Explication linéaire



Extrait étudié




Donc, c’est moi qui suis l’ogre et le bouc émissaire.
Dans ce chaos du siècle où votre cœur se serre,
J’ai foulé le bon goût et l’ancien vers françois
Sous mes pieds, et, hideux, j’ai dit à l’ombre : Sois !
Et l’ombre fut. — Voilà votre réquisitoire.
Langue, tragédie, art, dogmes, conservatoire,
Toute cette clarté s’est éteinte, et je suis
Le responsable, et j’ai vidé l’urne des nuits.
De la chute de tout je suis la pioche inepte ;
C’est votre point de vue. Eh bien, soit, je l’accepte ;
[...]
Causons.
Quand je sortis du collège, du thème,
Des vers latins, farouche, espèce d’enfant blême
Et grave, au front penchant, aux membres appauvris,
Quand, tâchant de comprendre et de juger, j’ouvris
Les yeux sur la nature et sur l’art, l’idiome,
Peuple et noblesse, était l’image du royaume ;
La poésie était la monarchie ; un mot
Était un duc et pair, ou n’était qu’un grimaud ;
[...]
Alors, brigand, je vins ; je m’écriai : Pourquoi
Ceux-ci toujours devant, ceux-là toujours derrière ?
Et sur l’Académie, aïeule et douairière,
Cachant sous ses jupons les tropes effarés,
Et sur les bataillons d’alexandrins carrés,
Je fis souffler un vent révolutionnaire.
Je mis un bonnet rouge au vieux dictionnaire.
Plus de mot sénateur ! plus de mot roturier !
Je fis une tempête au fond de l’encrier,
Et je mêlai, parmi les ombres débordées,
Au peuple noir des mots l'essaim blanc des idées ;
Et je dis : Pas de mot où l'idée au vol pur
Ne puisse se poser, tout humide d'azur !
[...]
Et, ce que je faisais, d’autres l’ont fait aussi ;
Mieux que moi. Calliope, Euterpe au ton transi,
Polymnie, ont perdu leur gravité postiche.
Nous faisons basculer la balance hémistiche.
C’est vrai, maudissez-nous. Le vers, qui sur son front
Jadis portait toujours douze plumes en rond,
Et sans cesse sautait sur la double raquette
Qu’on nomme prosodie et qu’on nomme étiquette,
Rompt désormais la règle et trompe le ciseau,
Et s’échappe, volant qui se change en oiseau,
De la cage césure, et fuit vers la ravine,
Et vole dans les cieux, alouette divine.


Tous les mots à présent planent dans la clarté.
Les écrivains ont mis la langue en liberté.
[...]



Introduction



Ce poème est daté par Victor Hugo lui-même de janvier 1834, c'est à dire, 4 ans après la bataille d'Hernani ! Mais on sait que les dates des Contemplations sont plus symboliques que réelles : dans la première partie du recueil, « Autrefois », Victor Hugo revient sur sa jeunesse, et dans ce poème, il fait le bilan de la révolution littéraire romantique initiée avec Hernani...

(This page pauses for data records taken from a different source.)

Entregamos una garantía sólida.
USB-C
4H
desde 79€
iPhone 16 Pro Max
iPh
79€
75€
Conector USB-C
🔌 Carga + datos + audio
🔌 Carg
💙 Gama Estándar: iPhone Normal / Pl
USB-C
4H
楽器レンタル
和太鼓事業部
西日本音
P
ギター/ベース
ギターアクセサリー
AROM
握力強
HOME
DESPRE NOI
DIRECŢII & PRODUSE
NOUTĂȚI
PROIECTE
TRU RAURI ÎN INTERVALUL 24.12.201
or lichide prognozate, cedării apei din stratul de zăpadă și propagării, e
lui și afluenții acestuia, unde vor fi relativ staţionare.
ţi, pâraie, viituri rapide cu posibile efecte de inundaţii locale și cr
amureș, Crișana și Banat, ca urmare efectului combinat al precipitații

En 1830, Victor Hugo présentait Hernani, un drame haut en couleurs, où un bandit et un roi se disputent le cœur de la belle Doña Sol… Le jeune Hugo affirme que la liberté au théâtre, c'est la liberté politique : il mélange les registres, brise les trois unités, disloque les alexandrins, prête à ses personnages des expressions parfois courantes ou argotiques…

Dès la première représentation, c'est une véritable bataille, les amis de Hugo applaudissent à tout rompre, les autres s'indignent… Et bien sûr, on retrouve les mêmes avis très divergents dans les journaux sur cette pièce incroyable.
Elle m'a semblé un tissu d'extravagance, auxquelles l'auteur s'efforce vainement de donner un caractère d'élévation, et qui ne sont que triviales et souvent grossières. Cette pièce abonde en inconvenances de toute nature. Le roi s'exprime souvent comme un bandit ; le bandit traite le roi comme un brigand. La fille d'un grand d'Espagne n'est qu'une dévergondée sans dignité ni pudeur, etc.
Charles Brifaut, Rapport de censure d'Hernani, 1830.

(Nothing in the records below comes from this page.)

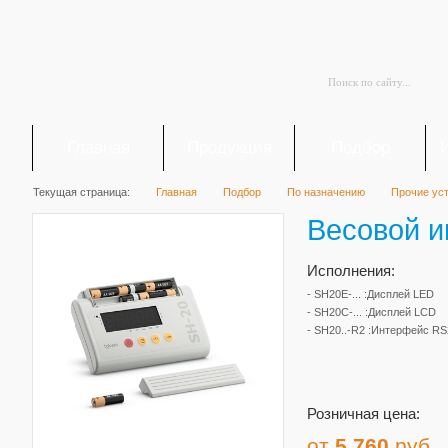
Главная
Продукция
Подбор
Текущая страница:
Главная
Подбор
По назначению
Прочие ус
Весовой и
Исполнения:
- SH20E-... :Дисплей LED
- SH20C-... :Дисплей LCD
- SH20..-R2 :Интерфейс R
Розничная цена:
от
5 760
руб.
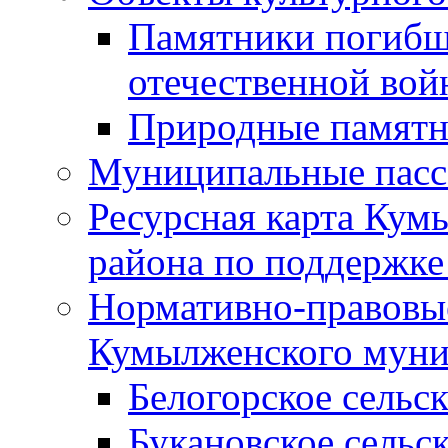
Памятники погибш
отечественной во
Природные памятн
Муниципальные пасс
Ресурсная карта Кум
района по поддержке
Нормативно-правовые
Кумылженского муни
Белогорское сельс
Букановское сельс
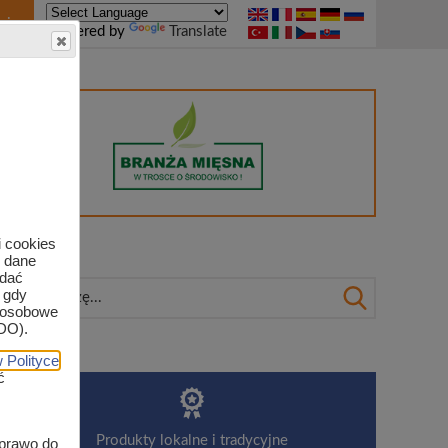
nie
Powered by
Translate
 marek
i cookies
e dane
odać
 gdy
e osobowe
DO).
 Polityce
ć
dowiska
Produkty lokalne i tradycyjne
 prawo do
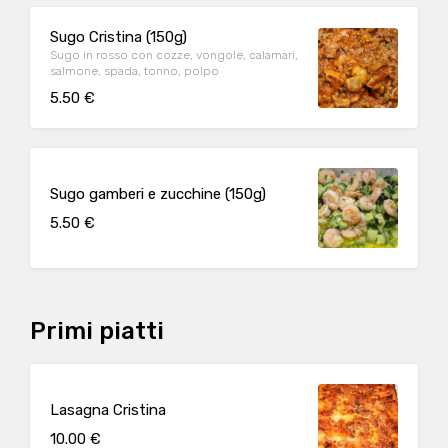
Sugo Cristina (150g)
Sugo in rosso con cozze, vongole, calamari,
salmone, spada, tonno, polpo
5.50 €
Sugo gamberi e zucchine (150g)
5.50 €
Primi piatti
Lasagna Cristina
10.00 €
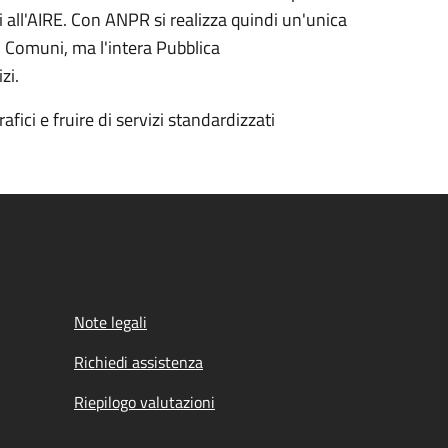
ritti all'AIRE. Con ANPR si realizza quindi un'unica
i Comuni, ma l'intera Pubblica
izi.
fici e fruire di servizi standardizzati
Note legali
Richiedi assistenza
Riepilogo valutazioni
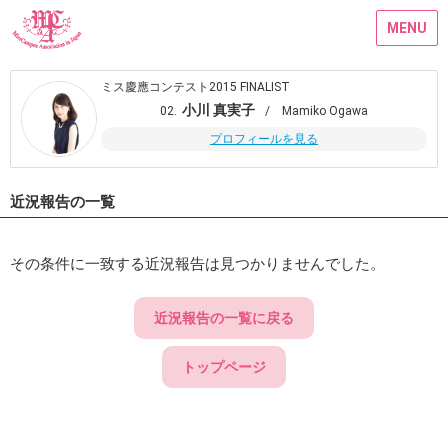
MENU
ミス慶應コンテスト2015 FINALIST
小川 真実子
02.
/ Mamiko Ogawa
プロフィールを見る
近況報告の一覧
その条件に一致する近況報告は見つかりませんでした。
近況報告の一覧に戻る
トップページ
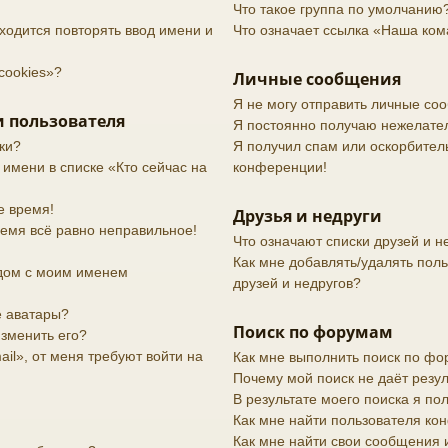
Что такое группа по умолчанию
ходится повторять ввод имени и
Что означает ссылка «Наша ко
cookies»?
Личные сообщения
Я не могу отправить личные со
 пользователя
Я постоянно получаю нежелате
ки?
Я получил спам или оскорбительн
 имени в списке «Кто сейчас на
конференции!
е время!
Друзья и недруги
ремя всё равно неправильное!
Что означают списки друзей и н
Как мне добавлять/удалять поль
дом с моим именем
друзей и недругов?
е аватары?
Поиск по форумам
изменить его?
il», от меня требуют войти на
Как мне выполнить поиск по ф
Почему мой поиск не даёт резул
В результате моего поиска я по
Как мне найти пользователя к
Как мне найти свои сообщения 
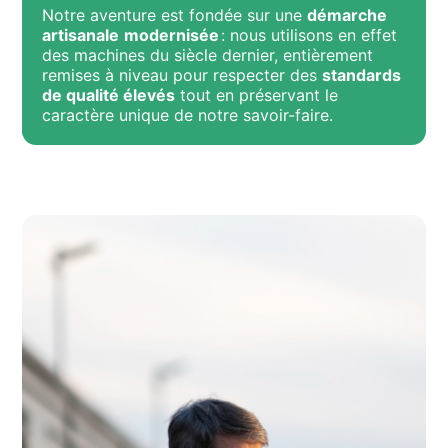
Notre aventure est fondée sur une
démarche
artisanale
modernisée
: nous utilisons en effet
des machines du siècle dernier, entièrement
remises à niveau pour respecter des
standards
de qualité élevés
tout en préservant le
caractère unique de notre savoir-faire.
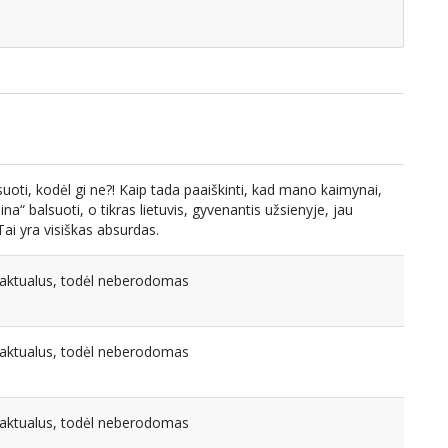
suoti, kodėl gi ne?! Kaip tada paaiškinti, kad mano kaimynai,
ina“ balsuoti, o tikras lietuvis, gyvenantis užsienyje, jau
ai yra visiškas absurdas.
eaktualus, todėl neberodomas
eaktualus, todėl neberodomas
eaktualus, todėl neberodomas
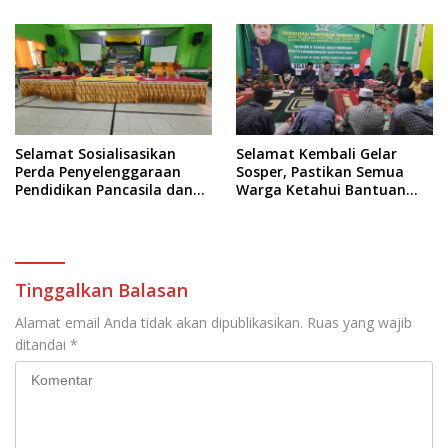
Selamat Sosialisasikan
Selamat Kembali Gelar
Perda Penyelenggaraan
Sosper, Pastikan Semua
Pendidikan Pancasila dan
Warga Ketahui Bantuan
Wawasan Kebangsaan
Hukum Gratis
Tinggalkan Balasan
Alamat email Anda tidak akan dipublikasikan.
Ruas yang wajib
ditandai
*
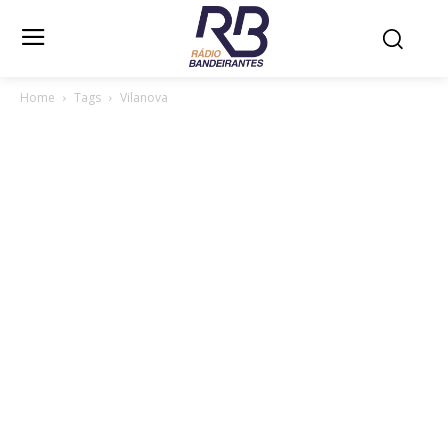
Home
Tags
Vilanova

Mais on est maintenant en 1856, 26 ans plus tard : les innovations littéraires des romantiques ont fait leur chemin, et quand Hugo publie cette « réponse à un acte d'accusation » il veut surtout montrer une Révolution littéraire accomplie…

Problématique


Comment Victor Hugo revient-il sur ces controverses littéraires de sa jeunesse, pour se présenter comme le chef de file d'un mouvement romantique qui aurait révolutionné la littérature ?

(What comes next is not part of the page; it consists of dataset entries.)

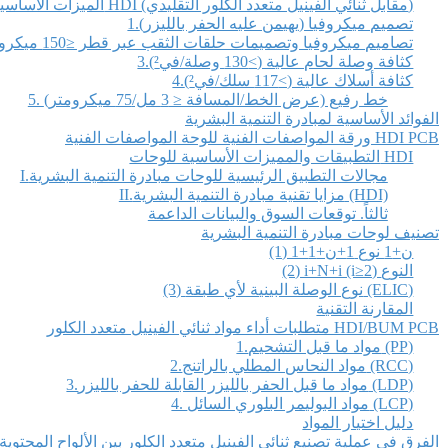
الميزات الأساسية للوحات HDI (مقابل ثنائي الفينيل متعدد الكلور التقليدي)
1.تصميم ميكروفيا (يهيمن عليه الحفر بالليزر)
2.تصاميم ميكروفيا وتصميمات حلقات الثقب عبر قطر ≤150 ميكرومتر
3.كثافة وصلة لحام عالية (>130 وصلة/في²)
4.كثافة أسلاك عالية (>117 سلك/في²)
5. خط رفيع (عرض الخط/المسافة ≤ 3 مل/75 ميكرومتر)
الفوائد الأساسية لمبادرة التنمية البشرية
ورقة المواصفات الفنية للوحة المواصفات الفنية HDI PCB
التطبيقات والمميزات الأساسية للوحات HDI
I.مجالات التطبيق الرئيسية للوحات مبادرة التنمية البشرية
II.مزايا تقنية مبادرة التنمية البشرية (HDI)
ثالثاً. توقعات السوق والبيانات الداعمة
تصنيف لوحات مبادرة التنمية البشرية
(1) 1+ن+1 نوع 1+ن+1
(2) i+N+i (i≥2) النوع
(3) نوع الوصلة البينية لأي طبقة (ELIC)
المقارنة التقنية
متطلبات أداء مواد ثنائي الفينيل متعدد الكلور HDI/BUM PCB
1.مواد ما قبل التشحيم (PP)
2.مواد النحاس المطلي بالراتنج (RCC)
3.مواد ما قبل الحفر بالليزر القابلة للحفر بالليزر (LDP)
4. مواد البوليمر البلوري السائل (LCP)
دليل اختيار المواد
الفرق في عملية تصنيع ثنائي الفينيل متعدد الكلور بين الألواح المحتوي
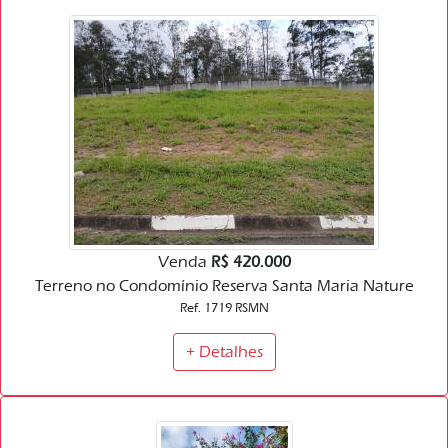
Venda
R$ 420.000
Terreno no Condomínio Reserva Santa Maria Nature
Ref. 1719 RSMN
+ Detalhes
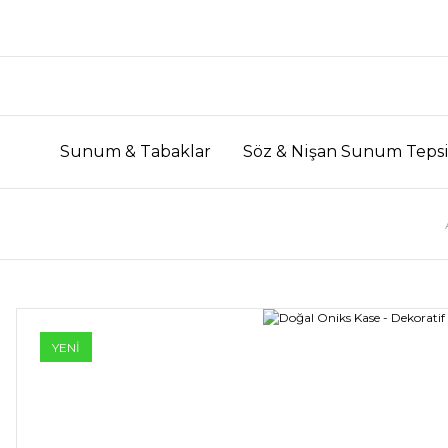
Sunum & Tabaklar
Söz & Nişan Sunum Tepsi
YENİ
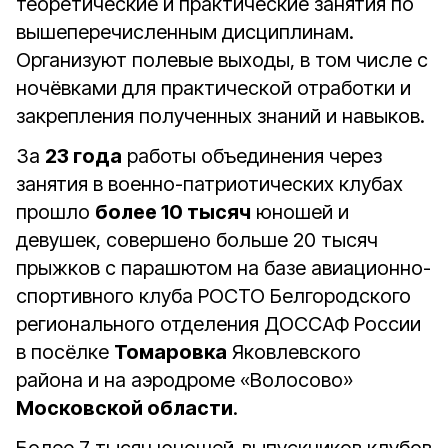
теоретические и практические занятия по
вышеперечисленным дисциплинам.
Организуют полевые выходы, в том числе с
ночёвками для практической отработки и
закрепления полученных знаний и навыков.
За
23 года
работы объединения через
занятия в военно-патриотических клубах
прошло
более 10 тысяч
юношей и
девушек, совершено больше 20 тысяч
прыжков с парашютом на базе авиационно-
спортивного клуба РОСТО Белгородского
регионального отделения ДОССАФ России
в посёлке
Томаровка
Яковлевского
района и на аэродроме «Волосово»
Московской области
.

Axes utiles pour un commentaire composé


Victor Hugo répond à ses détracteurs présents et passés en dépassant les anciennes règles classiques. Avec un ton polémique, il défend les innovations du mouvement romantique : la liberté en littérature est pour lui la conséquence d'une liberté politique.

Premier mouvement :
Un réquisitoire caricatural



Donc, c’est moi qui suis l’ogre et le bouc émissaire.
Dans ce chaos du siècle où votre cœur se serre,
J’ai foulé le bon goût et l’ancien vers françois
Sous mes pieds, et, hideux, j’ai dit à l’ombre : Sois !
Et l’ombre fut. — Voilà votre réquisitoire.
Langue, tragédie, art, dogmes, conservatoire,
Toute cette clarté s’est éteinte, et je suis
Le responsable, et j’ai vidé l’urne des nuits.
De la chute de tout je suis la pioche inepte ;
C’est votre point de vue. Eh bien, soit, je l’accepte ;


Voilà quelque chose d'assez rare : un poème dont le premier mot est... donc ! Normalement, le discours rhétorique classique commence par un exorde pour s'attirer la bienveillance et l'intérêt de l'auditoire. Ici Victor Hugo préfère commencer par la fin du raisonnement de ses adversaires.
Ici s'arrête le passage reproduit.